The Leaves and Flowers.
This plant is also called thoroughwort, Indian sage, feverwort, sweating plant, etc. It grows plentifully in almost every part of the United States, and may be found in meadows and in low, moist land. It grows from two to five feet high, branched at the top. The leaves are the broadest where they are connected with the stock, and taper off each way to a point. It remains in bloom from August to October. The flowers are of a dullish-white color, and are found on the top of the stem and branches. It should be collected when in bloom, and carefully dried.
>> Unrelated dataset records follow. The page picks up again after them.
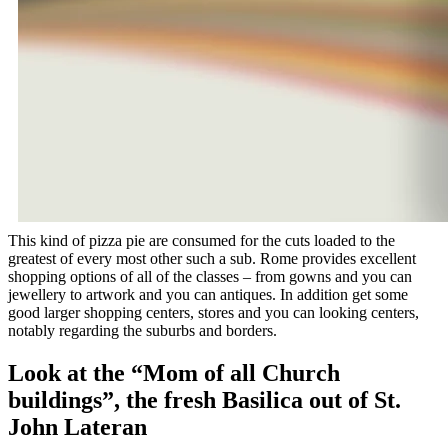
This kind of pizza pie are consumed for the cuts loaded to the
greatest of every most other such a sub. Rome provides excellent
shopping options of all of the classes – from gowns and you can
jewellery to artwork and you can antiques. In addition get some
good larger shopping centers, stores and you can looking centers,
notably regarding the suburbs and borders.
Look at the “Mom of all Church
buildings”, the fresh Basilica out of St.
John Lateran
The warm infusion of boneset, in large doses, operates as an emetic; in small doses it produces perspiration, and promotes all the secretions. The decoction, administered cold, is both laxative and tonic. It acts as a gentle laxative without irritating the bowels. Many families use the boneset alone in the cure of every form of disease, and are seldom disappointed in the result. There is no article in the Materia Medica more general in its application that boneset, either the infusion or decoction; it being a relaxant, sudorific, antiseptic, stimulant, diuretic, and tonic.
To produce vomiting, take two ounces steeped in a quart of water, but not boil; drink a cupful every fifteen minutes until it operates. For sweating, take the same in small doses, often repeated; for a tonic and laxative, drink a cupful of the decoction once in two hours.